Segment Start: Extracted material

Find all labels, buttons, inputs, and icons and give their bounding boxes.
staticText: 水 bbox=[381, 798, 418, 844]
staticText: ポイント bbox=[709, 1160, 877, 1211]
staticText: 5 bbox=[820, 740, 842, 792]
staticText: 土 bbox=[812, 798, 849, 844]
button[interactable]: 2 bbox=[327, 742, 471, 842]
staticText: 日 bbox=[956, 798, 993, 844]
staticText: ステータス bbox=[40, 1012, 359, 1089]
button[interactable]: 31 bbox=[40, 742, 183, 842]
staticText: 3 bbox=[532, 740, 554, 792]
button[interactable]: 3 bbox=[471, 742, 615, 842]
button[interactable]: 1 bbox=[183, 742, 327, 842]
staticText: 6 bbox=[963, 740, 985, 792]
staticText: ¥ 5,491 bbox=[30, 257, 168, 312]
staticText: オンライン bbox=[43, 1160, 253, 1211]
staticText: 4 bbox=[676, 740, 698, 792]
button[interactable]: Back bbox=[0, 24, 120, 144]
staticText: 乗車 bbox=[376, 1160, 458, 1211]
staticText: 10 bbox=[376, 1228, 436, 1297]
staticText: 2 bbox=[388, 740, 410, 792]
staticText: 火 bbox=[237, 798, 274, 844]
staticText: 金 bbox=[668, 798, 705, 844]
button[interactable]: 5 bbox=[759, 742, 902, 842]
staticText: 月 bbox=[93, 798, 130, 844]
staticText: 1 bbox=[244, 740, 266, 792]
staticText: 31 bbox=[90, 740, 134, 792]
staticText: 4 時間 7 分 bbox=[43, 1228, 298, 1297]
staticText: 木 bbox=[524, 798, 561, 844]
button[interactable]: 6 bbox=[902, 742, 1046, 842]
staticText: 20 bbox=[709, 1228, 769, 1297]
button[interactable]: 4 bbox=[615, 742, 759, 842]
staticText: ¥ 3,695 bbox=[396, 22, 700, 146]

Segment End: Extracted material
Segment Start: Extracted material

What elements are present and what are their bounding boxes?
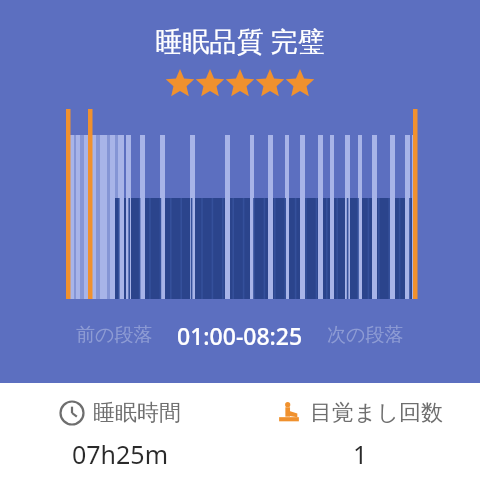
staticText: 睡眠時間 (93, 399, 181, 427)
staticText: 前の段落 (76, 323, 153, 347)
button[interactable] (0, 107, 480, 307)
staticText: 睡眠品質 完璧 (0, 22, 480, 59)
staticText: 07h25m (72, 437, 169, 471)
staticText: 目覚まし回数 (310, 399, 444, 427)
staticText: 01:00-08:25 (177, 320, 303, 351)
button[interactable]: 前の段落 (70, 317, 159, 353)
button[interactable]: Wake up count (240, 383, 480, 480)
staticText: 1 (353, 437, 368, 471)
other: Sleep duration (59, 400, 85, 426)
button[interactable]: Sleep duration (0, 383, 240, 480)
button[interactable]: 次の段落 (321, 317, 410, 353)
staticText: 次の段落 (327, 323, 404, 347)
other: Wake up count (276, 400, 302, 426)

Segment End: Extracted material
Segment Start: Extracted material

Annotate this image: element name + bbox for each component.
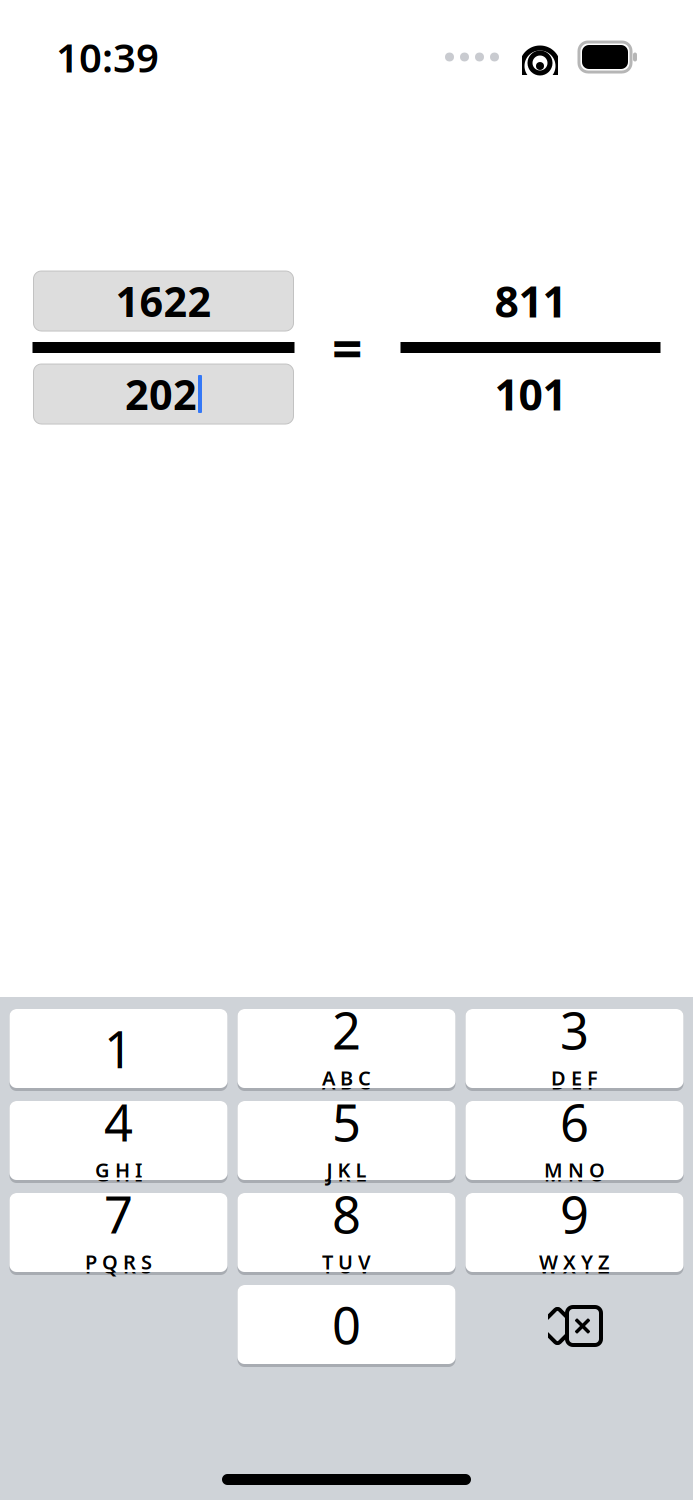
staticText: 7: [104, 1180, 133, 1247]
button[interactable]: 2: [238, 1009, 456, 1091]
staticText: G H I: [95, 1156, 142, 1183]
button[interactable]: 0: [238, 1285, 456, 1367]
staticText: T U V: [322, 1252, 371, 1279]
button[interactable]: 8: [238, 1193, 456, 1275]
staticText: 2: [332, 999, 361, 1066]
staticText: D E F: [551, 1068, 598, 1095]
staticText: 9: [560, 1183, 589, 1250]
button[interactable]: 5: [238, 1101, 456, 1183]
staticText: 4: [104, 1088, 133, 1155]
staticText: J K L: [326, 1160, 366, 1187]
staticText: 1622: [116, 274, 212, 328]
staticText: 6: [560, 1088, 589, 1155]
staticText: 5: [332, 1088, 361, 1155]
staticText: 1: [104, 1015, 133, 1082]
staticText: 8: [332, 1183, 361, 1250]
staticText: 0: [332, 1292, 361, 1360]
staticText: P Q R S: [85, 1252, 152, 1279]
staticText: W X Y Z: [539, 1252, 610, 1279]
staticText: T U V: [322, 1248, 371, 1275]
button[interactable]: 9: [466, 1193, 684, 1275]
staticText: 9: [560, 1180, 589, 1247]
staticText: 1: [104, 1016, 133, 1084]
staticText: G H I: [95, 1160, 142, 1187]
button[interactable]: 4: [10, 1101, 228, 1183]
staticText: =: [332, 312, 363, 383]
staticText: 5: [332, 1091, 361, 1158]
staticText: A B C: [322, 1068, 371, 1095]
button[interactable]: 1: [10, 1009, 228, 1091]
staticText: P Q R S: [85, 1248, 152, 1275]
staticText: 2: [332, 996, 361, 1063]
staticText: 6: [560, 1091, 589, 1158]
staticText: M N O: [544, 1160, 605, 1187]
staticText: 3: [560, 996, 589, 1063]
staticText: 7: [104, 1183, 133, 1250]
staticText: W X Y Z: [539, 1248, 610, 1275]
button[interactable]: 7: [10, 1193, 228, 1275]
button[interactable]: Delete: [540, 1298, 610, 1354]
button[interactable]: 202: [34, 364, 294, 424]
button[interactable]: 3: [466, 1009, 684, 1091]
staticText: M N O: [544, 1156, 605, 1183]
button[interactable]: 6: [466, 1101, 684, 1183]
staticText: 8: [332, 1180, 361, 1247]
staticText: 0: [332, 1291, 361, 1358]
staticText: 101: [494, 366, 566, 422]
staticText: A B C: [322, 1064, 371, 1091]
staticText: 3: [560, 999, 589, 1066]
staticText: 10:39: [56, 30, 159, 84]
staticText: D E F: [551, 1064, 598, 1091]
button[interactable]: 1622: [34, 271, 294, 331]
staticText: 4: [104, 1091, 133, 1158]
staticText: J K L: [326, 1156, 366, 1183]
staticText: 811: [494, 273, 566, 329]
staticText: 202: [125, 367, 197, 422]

Segment End: Extracted material

**Problem details:** Copy every line of the entries above in which "duration" occurs.

**Solution to the exercise:**
other: Sleep duration (59, 400, 85, 426)
button[interactable]: Sleep duration (0, 383, 240, 480)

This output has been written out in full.